Tawaran Kolaborasi Strategis + 6 Solusi Konkret
FSP LEM SPSI Jabar tak hanya mengkritik. Sidarta menawarkan kolaborasi nasional pemerintah, dunia usaha, serikat pekerja, dan akademisi. Syaratnya: kemitraan setara, berorientasi solusi.


Enam prioritas mendesak disodorkan: 

1. Penguatan TKDN , wajib di semua proyek pemerintah/BUMN. 

2. Impor selektif dan terukur , untuk lindungi pasar domestik. 

3. Insentif fiskal padat karya : tax holiday, subsidi upah. 

4. Percepatan hilirisasi nilai tambah , stop ekspor bahan mentah. 

5. Sinkronisasi lintas kementerian , bubarkan ego sektoral. 

6. Reskilling dan upskilling massal , lewat vokasi adaptif.

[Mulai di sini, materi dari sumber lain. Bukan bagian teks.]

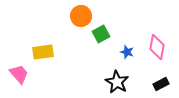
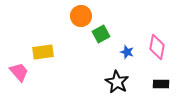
pink trapezoid: moved 2 px up
black rectangle: rotated 28 degrees clockwise
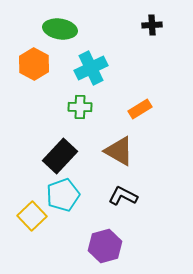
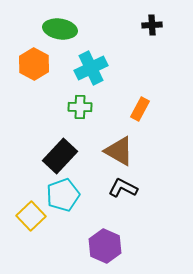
orange rectangle: rotated 30 degrees counterclockwise
black L-shape: moved 8 px up
yellow square: moved 1 px left
purple hexagon: rotated 20 degrees counterclockwise
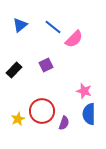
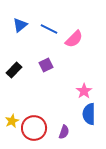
blue line: moved 4 px left, 2 px down; rotated 12 degrees counterclockwise
pink star: rotated 21 degrees clockwise
red circle: moved 8 px left, 17 px down
yellow star: moved 6 px left, 2 px down
purple semicircle: moved 9 px down
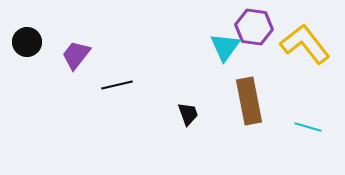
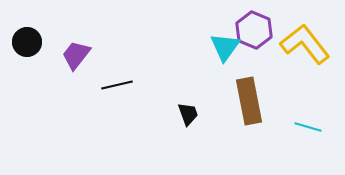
purple hexagon: moved 3 px down; rotated 15 degrees clockwise
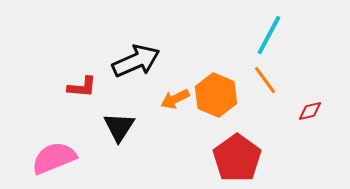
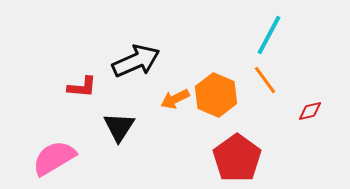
pink semicircle: rotated 9 degrees counterclockwise
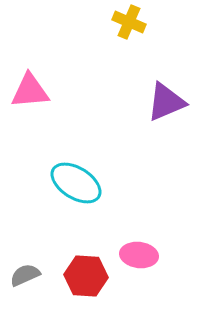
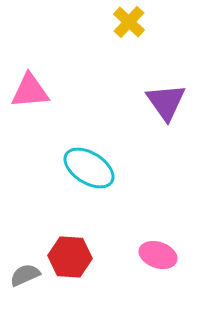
yellow cross: rotated 20 degrees clockwise
purple triangle: rotated 42 degrees counterclockwise
cyan ellipse: moved 13 px right, 15 px up
pink ellipse: moved 19 px right; rotated 12 degrees clockwise
red hexagon: moved 16 px left, 19 px up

Selain itu, FSP LEM mendesak reformasi fiskal: revisi PTKP yang mandek sejak PMK 101/2016 dan turunkan pajak progresif buruh pensiun/PHK. Pengawasan ketenagakerjaan juga harus dirombak total karena masih pakai UU No. 3/1951 yang usang.


Ultimatum Konstitusional: Oktober 2026
Sidarta ingatkan Putusan MK 168/PUU-XXI/2023: DPR dan pemerintah wajib tuntaskan regulasi ketenagakerjaan sebelum Oktober 2026. “Jika amanat ini diabaikan, yang dipertaruhkan kredibilitas negara di mata rakyat.” ungkapnya .


May Day 2026: Momentum Koreksi, Bukan Seremoni


Lebih dari 200.000 buruh akan padati Monas 1 Mei 2026. Massa DKI konvoi motor dari Jakut, Jaktim, Jakbar pukul 06.00 WIB. Massa Bekasi dari GTC FSP LEM SPSI. Presiden Prabowo dijadwalkan hadir.


“May Day adalah peringatan terbuka: jika tidak direspons, krisis ke depan terjadi bukan karena tidak diketahui, tetapi karena dibiarkan,” tutup Sidarta.


FSP LEM SPSI menegaskan posisi sebagai mitra kritis konstruktif. “Menjaga industri bukan hanya soal produksi, tetapi tentang menjaga stabilitas ekonomi dan masa depan pekerja Indonesia.